Red Bell Pepper Nutrition Facts

red bell pepper nutrition facts and health benefits
Verywell / Alexandra Shytsman

Bell peppers, also known as sweet peppers or Capsicum annuum, come in a variety of colors, including green, red, yellow, purple, orange, white, and even brown. They are heart-shaped and boxy with a short green stem and crisp flesh. Red bell peppers tend to be the sweetest of the bunch. While green varieties are typically available all year, red bell peppers are typically fresh during the summer and fall.

High in vitamin C and fiber, red bell peppers are not only tasty but may also reduce the risk of certain chronic or aging-related health conditions.

Nutrition Facts

The following nutrition information is provided by the USDA for 1 cup (149g) of chopped, raw, red bell pepper.

  • Calories: 46.2
  • Fat: 0.5g
  • Sodium: 6mg
  • Carbohydrates: 9g
  • Fiber: 3.1g
  • Sugars: 6.2g
  • Protein: 1.5g

Nutrition Benefits

Red bell pepper delivers a large volume of food with few calories, carbohydrates, or fat. It is an excellent source of dietary fiber, two-fifths of which is soluble (which slows digestion) and three-fifths of which is insoluble (which adds bulk to stools). 

The glycemic index of bell peppers has not been studied since they are presumed to have no effect on your blood sugar (due to their low carb content). The estimated glycemic load is only about 2 for a medium-sized pepper (compared to 70 for a slice of white bread).

Carbs in Red Bell Peppers

By subtracting fiber from total carbs, you will get net carbs of 6 grams per cup of chopped red bell pepper. The carb value is a little lower for green bell peppers at 5 grams net carbs. The non-fiber carbohydrates in red bell peppers are mostly glucose and fructose, both of which are sugars.

Fats in Red Bell Peppers

Bell peppers are very low in fat, the bulk of which is composed largely of "healthy"​ polyunsaturated fat. One cup of chopped red bell pepper delivers around 37 milligrams of omega-3 fatty acids and 67 milligrams of omega-6 fatty acids.

Protein in Red Bell Peppers

As is typical for vegetables, bell peppers have only a small amount of protein. For a balanced diet, be sure to include a protein source such as legumes, nuts, dairy, meat, or fish in your diet.
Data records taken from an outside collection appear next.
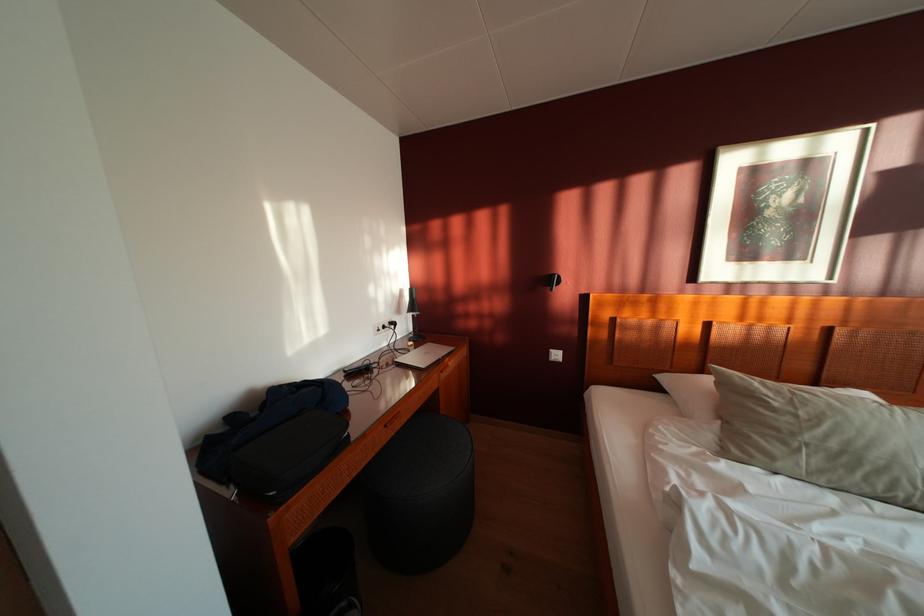 The location [325,573] corresponds to which object?

It corresponds to the black trash can in the image. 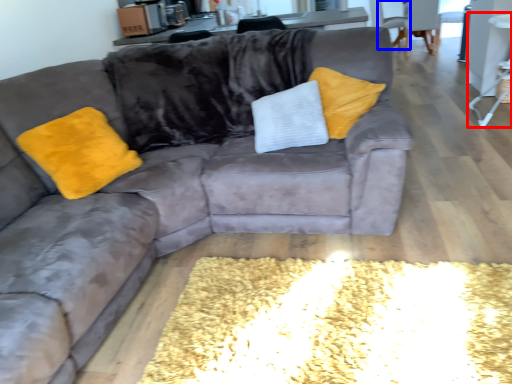 Question: Which of the following is the closest to the observer, side table (highlighted by a red box) or armchair (highlighted by a blue box)?

Choices:
 (A) side table
 (B) armchair

Answer: (A) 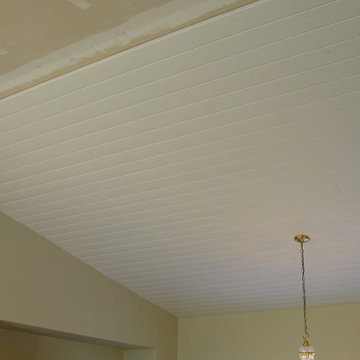 Where is `clear glass dome`? clear glass dome is located at coordinates (305, 348). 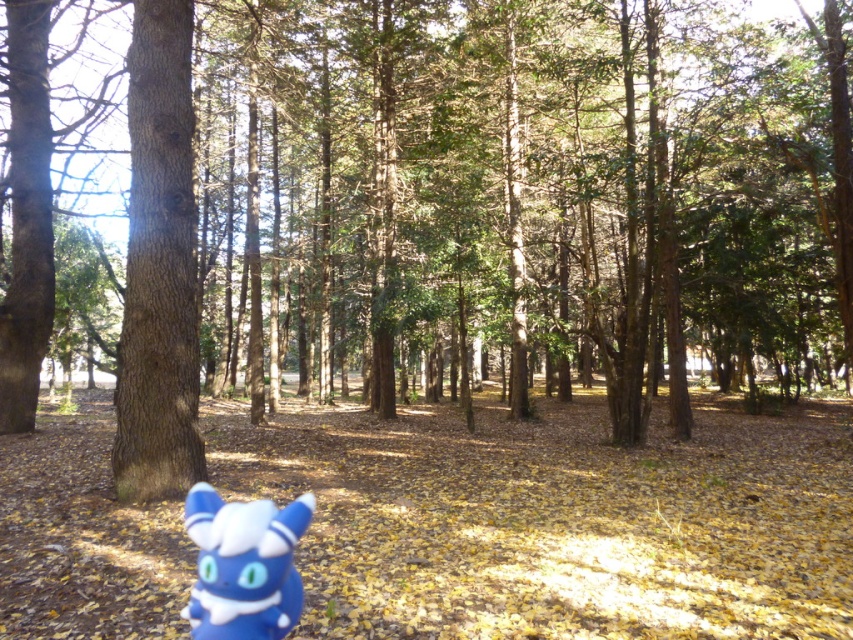 You are standing in the forest scene described. There is a smooth brown tree trunk at center located at point (158, 266). If you were to walk directly towards this tree trunk, which direction should you head?

You should head directly towards the center of the forest scene where the smooth brown tree trunk at center is located at point (158, 266).

Based on the photo, you are a hiker who has just entered the forest and sees the smooth brown tree trunk at center and the blue plush toy at lower left. Which object is closer to the ground?

The smooth brown tree trunk at center is located below the blue plush toy at lower left, so it is closer to the ground.

You are a hiker walking through the forest and spot the blue plush toy at lower left and the smooth brown tree trunk at center. Which object is closer to you as you stand in the scene?

The smooth brown tree trunk at center is closer to you because the blue plush toy at lower left is positioned behind it. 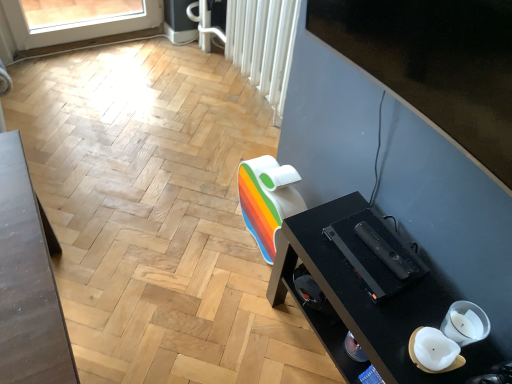 Question: Does white textured radiator at upper center have a greater width compared to black glossy tv at upper right?

Choices:
 (A) no
 (B) yes

Answer: (A)

Question: Is the surface of white textured radiator at upper center in direct contact with black glossy tv at upper right?

Choices:
 (A) yes
 (B) no

Answer: (B)

Question: Does white textured radiator at upper center turn towards black glossy tv at upper right?

Choices:
 (A) no
 (B) yes

Answer: (A)

Question: Considering the relative sizes of white textured radiator at upper center and black glossy tv at upper right in the image provided, is white textured radiator at upper center thinner than black glossy tv at upper right?

Choices:
 (A) yes
 (B) no

Answer: (A)

Question: From a real-world perspective, is white textured radiator at upper center located higher than black glossy tv at upper right?

Choices:
 (A) yes
 (B) no

Answer: (B)

Question: Is white textured radiator at upper center smaller than black glossy tv at upper right?

Choices:
 (A) no
 (B) yes

Answer: (A)

Question: Is white textured radiator at upper center shorter than black glossy desk at lower right?

Choices:
 (A) no
 (B) yes

Answer: (A)

Question: Is white textured radiator at upper center oriented towards black glossy desk at lower right?

Choices:
 (A) yes
 (B) no

Answer: (B)

Question: Does white textured radiator at upper center come in front of black glossy desk at lower right?

Choices:
 (A) yes
 (B) no

Answer: (B)

Question: Is white textured radiator at upper center further to the viewer compared to black glossy desk at lower right?

Choices:
 (A) yes
 (B) no

Answer: (A)

Question: Is black glossy desk at lower right at the back of white textured radiator at upper center?

Choices:
 (A) no
 (B) yes

Answer: (A)

Question: Is black glossy desk at lower right located within white textured radiator at upper center?

Choices:
 (A) no
 (B) yes

Answer: (A)

Question: Is there a large distance between black glossy desk at lower right and white textured radiator at upper center?

Choices:
 (A) yes
 (B) no

Answer: (B) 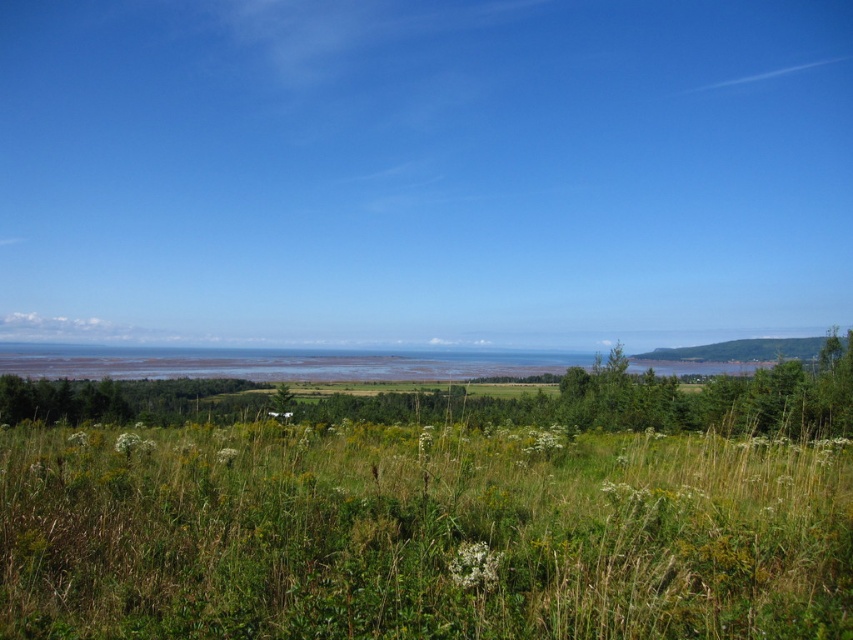 You are standing at the origin point in the image. Where is the green grassy field at center located in terms of coordinates?

The green grassy field at center is located at coordinates point (419, 536).

You are standing in a field and want to cross to the other side. The green grassy field at center is in front of you. Can you safely walk across it if you are 1.7 meters tall?

The green grassy field at center is 4.18 meters away from you, so yes, you can safely walk across it since the distance is manageable for a person of 1.7 meters in height. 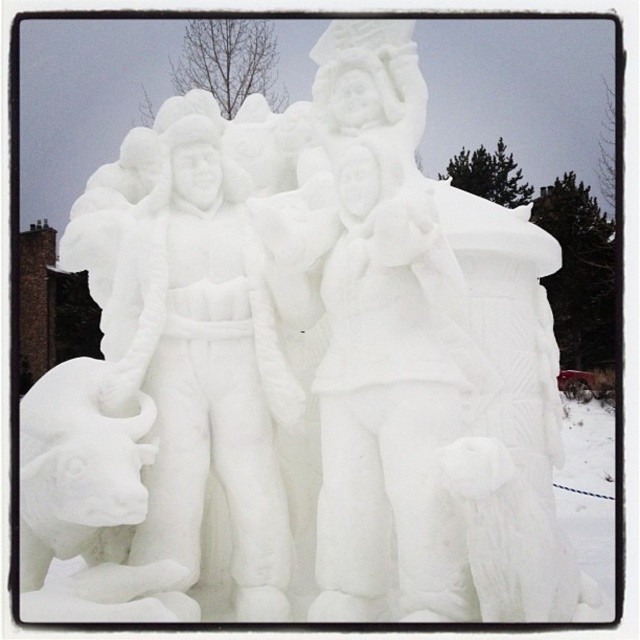 You are standing at the origin point in the image. The white snow sculpture at center is at coordinates approximately 0.6 on both the x and y axes. If you want to move directly towards it, which direction should you head?

Since the white snow sculpture at center is located at coordinates approximately 0.6 on both the x and y axes, you should move northeast to reach it directly. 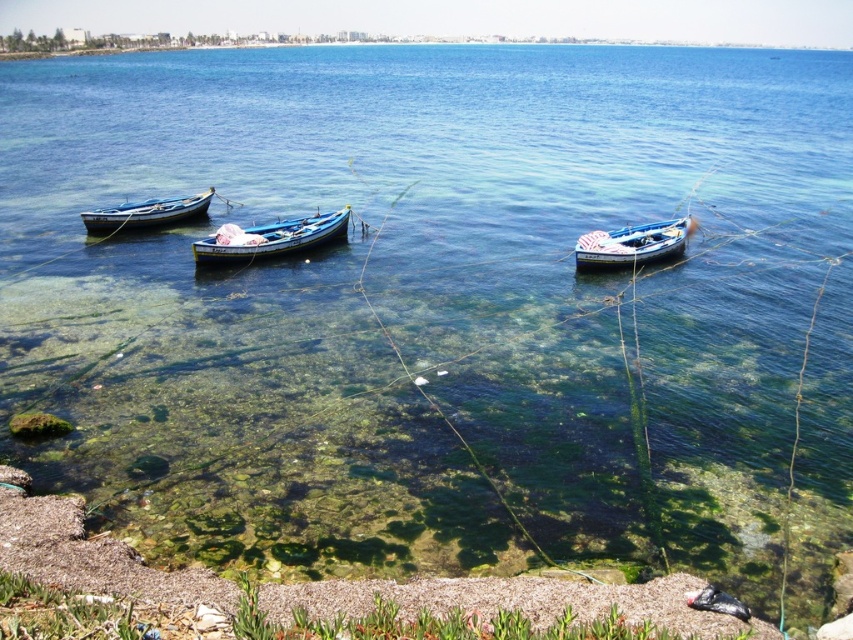 You are a marine biologist observing the boats in the coastal scene. You notice two boats labeled as wooden blue boat at center and blue wooden boat at center. Which boat is directly above the other?

The wooden blue boat at center is positioned over blue wooden boat at center, meaning it is directly above the other.

Consider the image. You are standing on the shore looking at the three small fishing boats. Which boat is positioned to the left between the wooden blue boat at center and the blue wooden boat at center?

The wooden blue boat at center is positioned to the left of the blue wooden boat at center.

You are a marine biologist studying the boats in this coastal scene. You need to determine which boat has a larger size between the blue wooden boat at center and the wooden boat at left. Which one is bigger?

The wooden boat at left is larger than the blue wooden boat at center.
Micronutrients in Red Bell Peppers

Red bell peppers are packed with nutrients, including vitamin C, vitamin A, and vitamin B6. Vitamin C, perhaps one of the best-known antioxidants, offers a variety of health benefits: boosting your immunity, facilitating cell repair, aiding in the absorption of iron and folate, and assisting in the production of collagen for healthy bones, skin, and hair.

Red bell peppers deliver other key antioxidants that help protect cells from oxidative damage. These include carotenoids such as lycopene, beta-carotene, lutein, and zeaxanthin.

Bell peppers are also a good source of vitamin E, vitamin K, folate, potassium, and manganese. A large red bell pepper provides 1.3 milligrams of manganese, contributing 55 to 75 percent of your daily needs.

Health Benefits

Beyond their nutritional value, red bell peppers may play a protective role by preventing or slowing certain health conditions. Here is just some of what the current evidence suggests: 

Cancer

Chili peppers are believed to have the potential to inhibit tumor growth with certain types of cancer. These benefits have been attributed to an ingredient in chili known as capsaicin, which gives the pepper its spiciness and heat. Unfortunately, sweet peppers do not produce capsaicin, and, therefore, have not been studied as closely.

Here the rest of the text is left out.